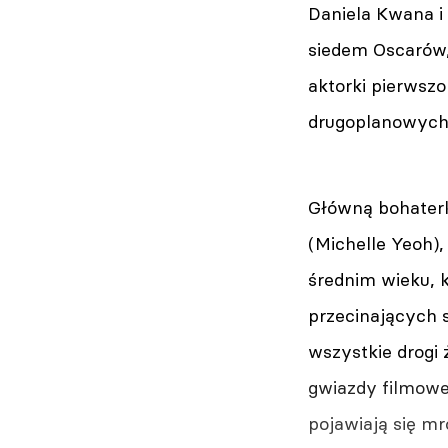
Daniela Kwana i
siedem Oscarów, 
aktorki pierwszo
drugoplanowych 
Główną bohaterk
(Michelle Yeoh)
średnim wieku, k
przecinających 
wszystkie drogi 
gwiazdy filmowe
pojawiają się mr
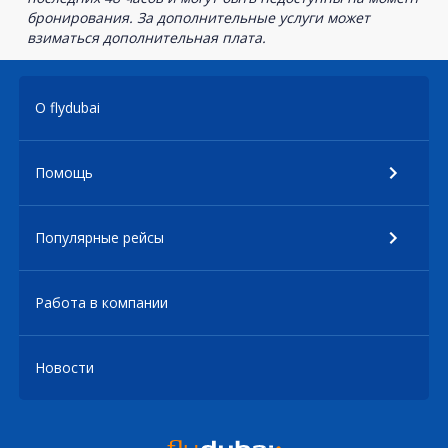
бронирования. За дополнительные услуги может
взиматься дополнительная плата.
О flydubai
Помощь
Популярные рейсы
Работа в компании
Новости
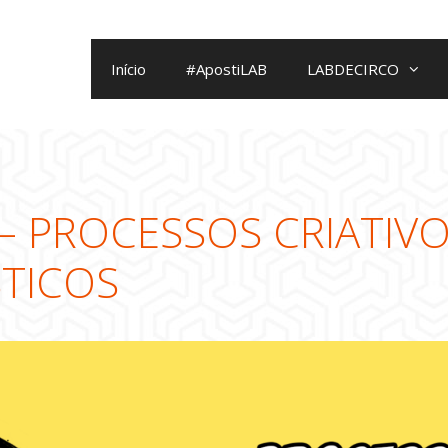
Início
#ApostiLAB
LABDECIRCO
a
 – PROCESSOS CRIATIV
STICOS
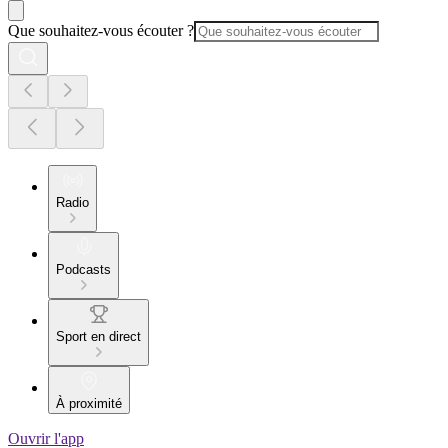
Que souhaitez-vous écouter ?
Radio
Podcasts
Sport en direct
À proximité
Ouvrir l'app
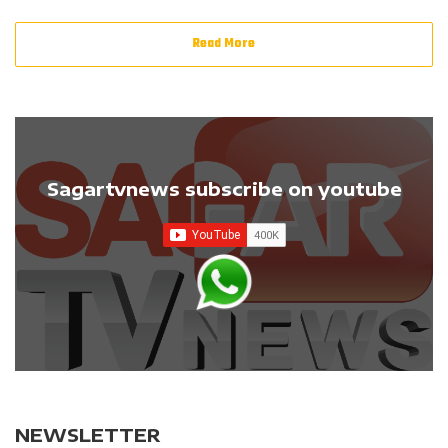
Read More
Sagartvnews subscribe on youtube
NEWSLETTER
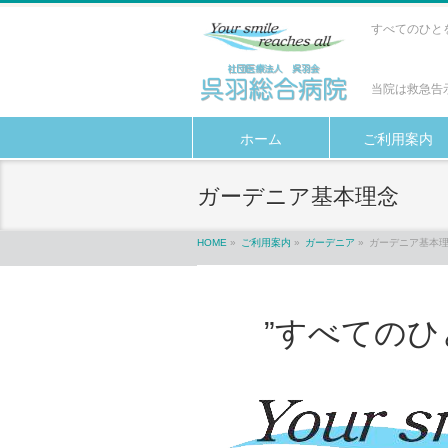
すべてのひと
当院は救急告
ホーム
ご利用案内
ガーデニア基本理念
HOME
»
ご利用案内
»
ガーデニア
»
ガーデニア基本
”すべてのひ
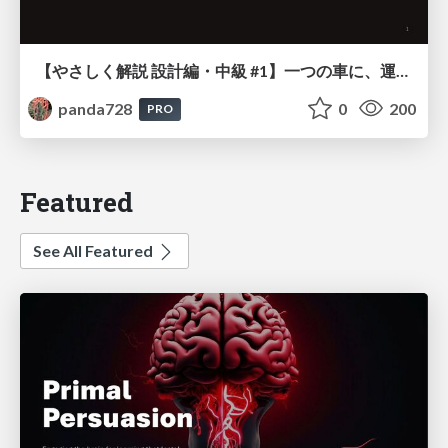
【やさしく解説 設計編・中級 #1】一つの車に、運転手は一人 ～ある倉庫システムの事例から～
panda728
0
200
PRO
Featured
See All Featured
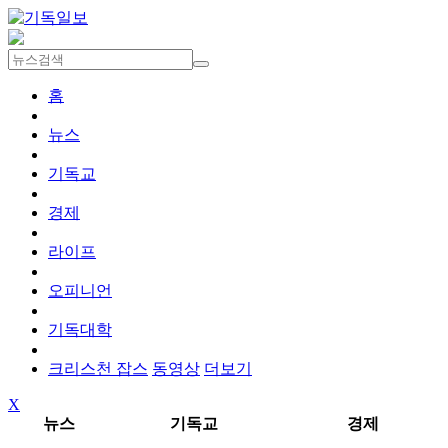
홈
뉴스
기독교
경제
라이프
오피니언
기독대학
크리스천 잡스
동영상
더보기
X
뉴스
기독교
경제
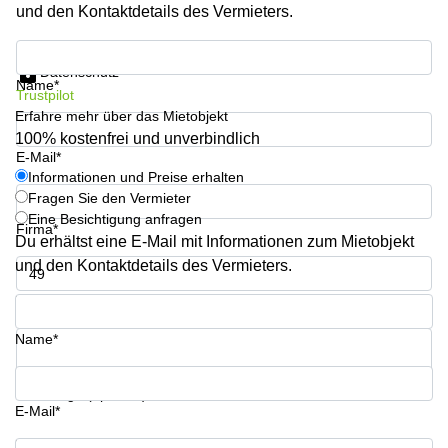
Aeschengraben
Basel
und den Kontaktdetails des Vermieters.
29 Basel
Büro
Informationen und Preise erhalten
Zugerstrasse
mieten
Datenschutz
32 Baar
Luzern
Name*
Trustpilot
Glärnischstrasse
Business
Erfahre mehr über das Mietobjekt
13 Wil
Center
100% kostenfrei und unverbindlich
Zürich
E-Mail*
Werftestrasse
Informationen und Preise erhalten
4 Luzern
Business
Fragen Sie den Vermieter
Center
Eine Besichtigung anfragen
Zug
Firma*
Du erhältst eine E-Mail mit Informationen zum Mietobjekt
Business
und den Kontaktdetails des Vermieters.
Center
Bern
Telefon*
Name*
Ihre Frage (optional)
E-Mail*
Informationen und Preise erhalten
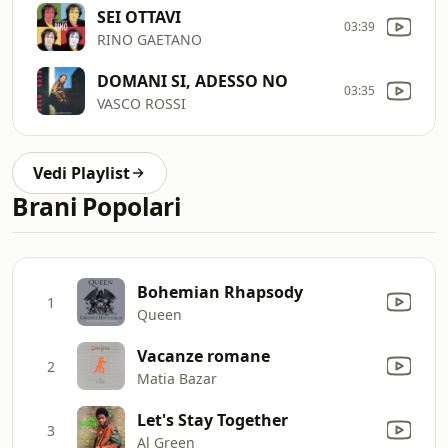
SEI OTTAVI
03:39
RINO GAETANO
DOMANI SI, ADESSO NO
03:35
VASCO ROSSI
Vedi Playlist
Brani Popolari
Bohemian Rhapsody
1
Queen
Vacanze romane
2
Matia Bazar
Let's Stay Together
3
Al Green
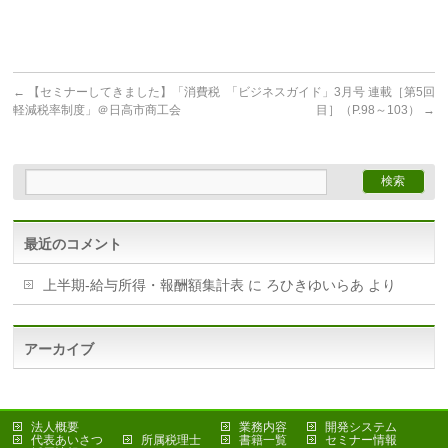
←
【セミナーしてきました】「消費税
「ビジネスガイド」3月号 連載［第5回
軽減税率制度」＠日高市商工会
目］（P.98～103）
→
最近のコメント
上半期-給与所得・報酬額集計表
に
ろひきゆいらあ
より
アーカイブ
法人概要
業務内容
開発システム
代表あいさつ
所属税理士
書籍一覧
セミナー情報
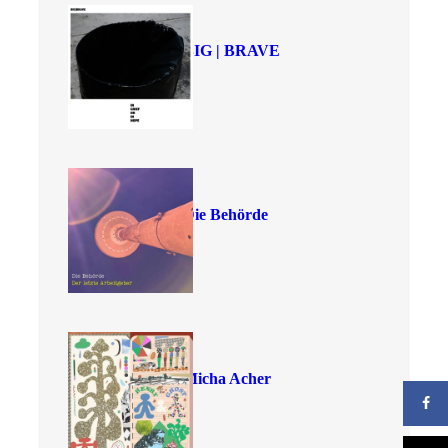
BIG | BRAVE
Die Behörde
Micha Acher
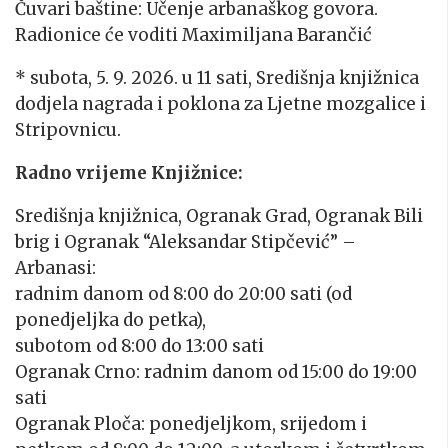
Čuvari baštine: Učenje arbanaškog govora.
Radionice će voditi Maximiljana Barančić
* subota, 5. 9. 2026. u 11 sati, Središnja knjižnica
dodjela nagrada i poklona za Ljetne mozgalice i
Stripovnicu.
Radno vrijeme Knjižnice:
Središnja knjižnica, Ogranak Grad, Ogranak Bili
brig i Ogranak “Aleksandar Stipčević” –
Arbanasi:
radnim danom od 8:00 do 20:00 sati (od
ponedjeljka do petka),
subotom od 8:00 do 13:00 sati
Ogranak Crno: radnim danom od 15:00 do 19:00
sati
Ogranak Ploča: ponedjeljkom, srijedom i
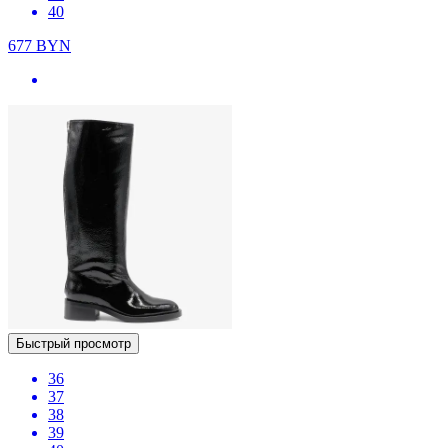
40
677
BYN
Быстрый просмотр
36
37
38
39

····················

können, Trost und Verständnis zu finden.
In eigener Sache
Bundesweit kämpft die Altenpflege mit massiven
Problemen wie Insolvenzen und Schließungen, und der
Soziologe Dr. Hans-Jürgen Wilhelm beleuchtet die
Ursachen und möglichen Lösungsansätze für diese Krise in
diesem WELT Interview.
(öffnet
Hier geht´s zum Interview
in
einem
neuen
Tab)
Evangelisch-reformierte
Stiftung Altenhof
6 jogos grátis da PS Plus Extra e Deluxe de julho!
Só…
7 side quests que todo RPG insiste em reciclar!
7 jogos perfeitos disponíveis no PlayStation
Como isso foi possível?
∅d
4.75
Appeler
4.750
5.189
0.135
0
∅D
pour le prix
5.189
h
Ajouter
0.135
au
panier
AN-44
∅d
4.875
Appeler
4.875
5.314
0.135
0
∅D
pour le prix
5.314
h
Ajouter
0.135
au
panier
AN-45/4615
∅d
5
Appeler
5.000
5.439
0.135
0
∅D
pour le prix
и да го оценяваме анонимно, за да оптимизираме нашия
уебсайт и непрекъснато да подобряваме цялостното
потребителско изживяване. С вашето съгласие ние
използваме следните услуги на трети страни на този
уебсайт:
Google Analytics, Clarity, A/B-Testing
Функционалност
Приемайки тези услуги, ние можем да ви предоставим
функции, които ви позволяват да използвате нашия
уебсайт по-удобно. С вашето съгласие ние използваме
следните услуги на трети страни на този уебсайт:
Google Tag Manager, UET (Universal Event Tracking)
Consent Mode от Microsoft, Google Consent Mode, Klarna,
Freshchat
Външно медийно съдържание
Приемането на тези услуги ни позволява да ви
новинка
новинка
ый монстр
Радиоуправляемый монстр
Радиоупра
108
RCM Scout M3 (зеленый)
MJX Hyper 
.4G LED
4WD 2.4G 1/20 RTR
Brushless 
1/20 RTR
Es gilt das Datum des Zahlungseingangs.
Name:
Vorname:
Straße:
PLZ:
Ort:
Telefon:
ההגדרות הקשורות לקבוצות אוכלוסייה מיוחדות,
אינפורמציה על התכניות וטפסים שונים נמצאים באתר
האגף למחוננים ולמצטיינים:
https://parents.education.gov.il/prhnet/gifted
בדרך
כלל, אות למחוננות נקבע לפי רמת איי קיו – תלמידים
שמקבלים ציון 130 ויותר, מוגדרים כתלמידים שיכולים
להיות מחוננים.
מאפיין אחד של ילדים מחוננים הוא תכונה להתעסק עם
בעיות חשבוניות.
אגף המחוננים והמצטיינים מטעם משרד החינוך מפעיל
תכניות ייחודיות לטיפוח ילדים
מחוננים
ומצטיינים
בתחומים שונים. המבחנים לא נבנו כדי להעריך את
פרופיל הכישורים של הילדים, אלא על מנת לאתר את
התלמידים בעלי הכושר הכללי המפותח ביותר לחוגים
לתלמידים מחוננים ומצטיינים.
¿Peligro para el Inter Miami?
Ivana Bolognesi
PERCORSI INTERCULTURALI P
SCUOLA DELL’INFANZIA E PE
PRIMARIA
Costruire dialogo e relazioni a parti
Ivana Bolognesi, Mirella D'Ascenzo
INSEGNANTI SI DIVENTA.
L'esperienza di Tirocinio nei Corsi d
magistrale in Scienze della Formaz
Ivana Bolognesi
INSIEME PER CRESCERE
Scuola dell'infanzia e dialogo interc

····················

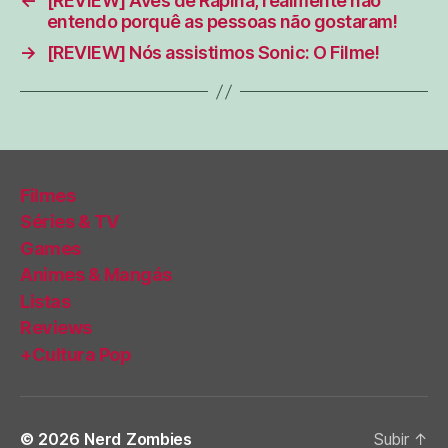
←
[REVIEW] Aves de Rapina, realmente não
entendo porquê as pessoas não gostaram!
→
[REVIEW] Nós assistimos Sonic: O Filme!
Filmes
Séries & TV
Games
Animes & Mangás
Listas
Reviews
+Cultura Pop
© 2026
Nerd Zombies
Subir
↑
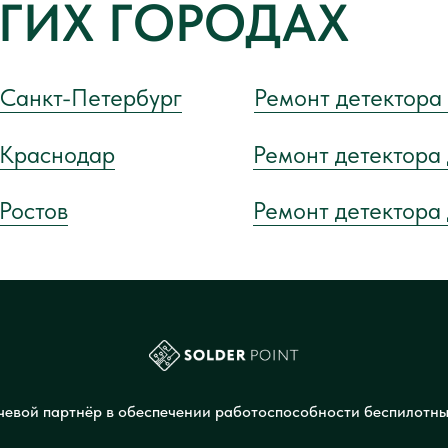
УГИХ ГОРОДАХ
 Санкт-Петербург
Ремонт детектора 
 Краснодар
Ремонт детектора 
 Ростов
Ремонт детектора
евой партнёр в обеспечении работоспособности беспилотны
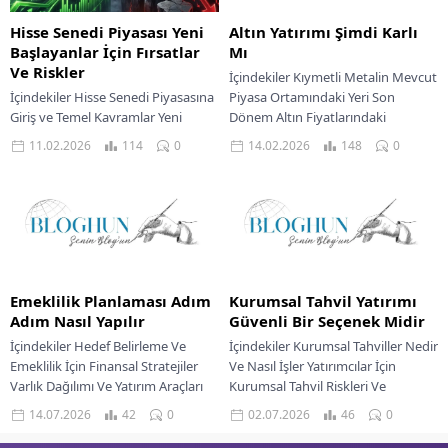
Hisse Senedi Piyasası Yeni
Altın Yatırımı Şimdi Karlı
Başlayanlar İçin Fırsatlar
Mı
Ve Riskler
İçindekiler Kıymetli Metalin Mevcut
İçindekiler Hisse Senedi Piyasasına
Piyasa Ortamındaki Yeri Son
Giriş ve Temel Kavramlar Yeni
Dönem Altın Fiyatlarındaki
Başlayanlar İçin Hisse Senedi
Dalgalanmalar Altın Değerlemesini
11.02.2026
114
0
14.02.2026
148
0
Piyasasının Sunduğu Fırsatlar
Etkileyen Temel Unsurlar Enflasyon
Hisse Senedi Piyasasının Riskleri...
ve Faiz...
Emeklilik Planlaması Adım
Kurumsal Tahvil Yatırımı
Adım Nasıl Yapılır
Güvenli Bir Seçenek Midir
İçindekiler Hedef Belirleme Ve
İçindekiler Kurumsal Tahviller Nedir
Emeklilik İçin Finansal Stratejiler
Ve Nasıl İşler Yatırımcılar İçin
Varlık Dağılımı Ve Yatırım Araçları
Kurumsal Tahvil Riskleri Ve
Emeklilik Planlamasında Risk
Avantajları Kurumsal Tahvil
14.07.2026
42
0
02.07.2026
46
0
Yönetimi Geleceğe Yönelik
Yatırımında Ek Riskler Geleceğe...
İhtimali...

····················

Required action – Extract every line from the records above that contains the word "уебсайт".

Response –
уебсайт и непрекъснато да подобряваме цялостното
уебсайт:
уебсайт по-удобно. С вашето съгласие ние използваме
следните услуги на трети страни на този уебсайт:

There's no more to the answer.